The boy gave vent to a long drawn whistle,—

“Say, Gov’nor! this is news. Where did you manage to have him stowed away all this time?”

The face of Mr. Wallace flushed darkly red.

“Homer, I am ashamed of you. You would please me much by being a little less ill-bred.” Then turning again to Wilbur and again extending his hand,

“Will you permit the past to be forgotten? Must I ask in vain that my boy, my first born, will lay his hand in mine?”

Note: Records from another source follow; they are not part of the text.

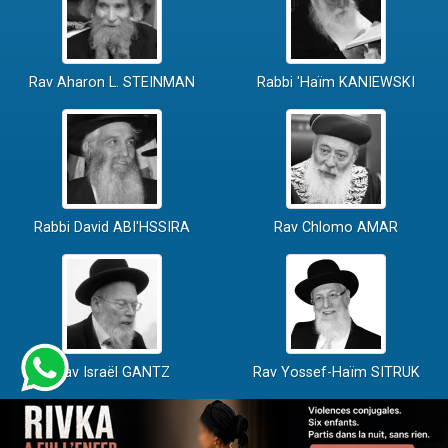
Rav Aharon L. STEINMAN
Rabbi 'Haïm KANIEWSKI
Rabbi David ABI'HSSIRA
Rav Chlomo AMAR
Rav Israël GANTZ
Rav Yossef-Haïm SITRUK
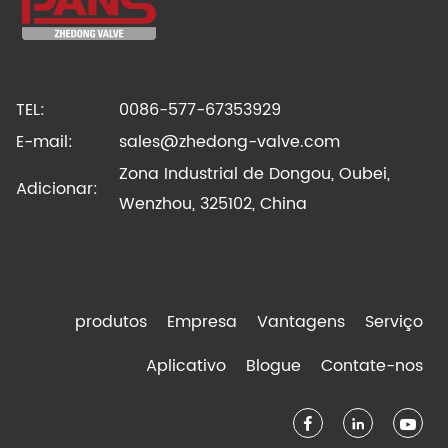
TEL:
0086-577-67353929
E-mail:
sales@zhedong-valve.com
Zona Industrial de Dongou, Oubei,
Adicionar:
Wenzhou, 325102, China
produtos
Empresa
Vantagens
Serviço
Aplicativo
Blogue
Contate-nos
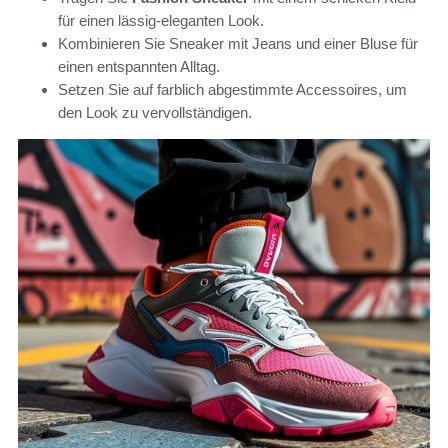
für einen lässig-eleganten Look.
Kombinieren Sie Sneaker mit Jeans und einer Bluse für
einen entspannten Alltag.
Setzen Sie auf farblich abgestimmte Accessoires, um
den Look zu vervollständigen.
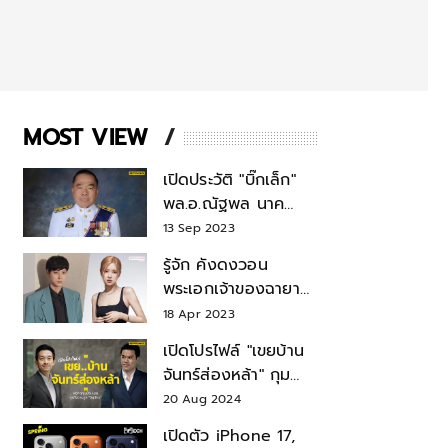
MOST VIEW
เปิดประวัติ "บิ๊กเล็ก"
พล.อ.ณัฐพล นาค
พาณิชย์ จากเลขาฯ
13 Sep 2023
สมช.-เลขาฯ
รู้จัก คังดงวอน
รมว.กลาโหม
พระเอกเจ้าของฉายา
สมบัติแห่งชาติ หลังมี
18 Apr 2023
ข่าว โรเซ่ BLACKPINK
เปิดโปรไฟล์ "เขยบ้าน
จันทร์ส่องหล้า" กุม
บังเหียนธุรกิจตระกูล
20 Aug 2024
"ชินวัตร"
เปิดตัว iPhone 17,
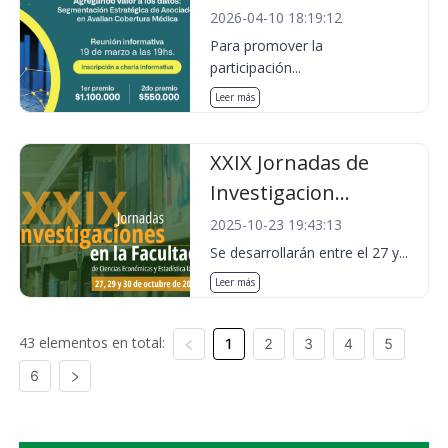
2026-04-10 18:19:12
Para promover la
participación...
Leer más
XXIX Jornadas de
Investigacion...
2025-10-23 19:43:13
Se desarrollarán entre el 27 y...
Leer más
43 elementos en total:
1
2
3
4
5
6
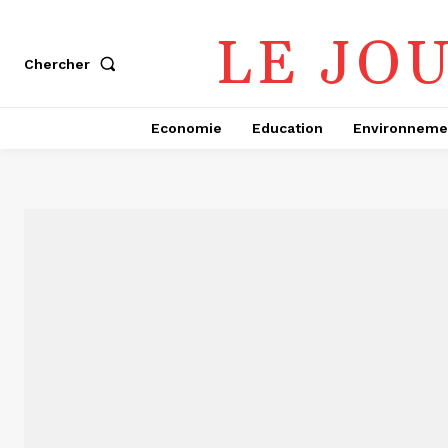
LE JO
Chercher
Economie
Education
Environneme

The husky pleading of the voice touched Wilbur. After a few moment’s hesitation in which the past seemed to confront him,—in which he seemed to hear the splashing of the icy waters of the Susquehanna river as they closed over the head of the hazel-eyed little mother, so many years ago—a shudder passed through his frame; then his eyes fell upon the boy, almost a young man, but with a sullen look on the otherwise fair face, thereby marring its beauty—the disrespectful manner towards his father, showing an equally marred character. Then his eyes turned to the face of the father who had so long been a stranger to him, and what they saw there again touched his better nature. No! it certainly was not the face of a happy man. There were lines in it that the flight of years alone had not traced. It looked careworn and worried. Slowly, involuntarily his hand was raised and laid in the outstretched palm whose fingers closed about it almost like a vice. Several moments passed ere Mr. Wallace had controlled himself sufficiently to speak, then hurriedly, anxiously,—

“You will go with me? I want you at home.”

Wilbur shook his head, but his father only held his hand the faster.

“I will take no refusal. For once I am going to give Edith and Hilda a pleasant surprise. Come, Homer, we will not keep them waiting at home for us any longer.” Without answering the boy turned his steps homeward, while Mr. Wallace drew Wilbur’s arm through his.

“You will come I know, and the girls will be happy.”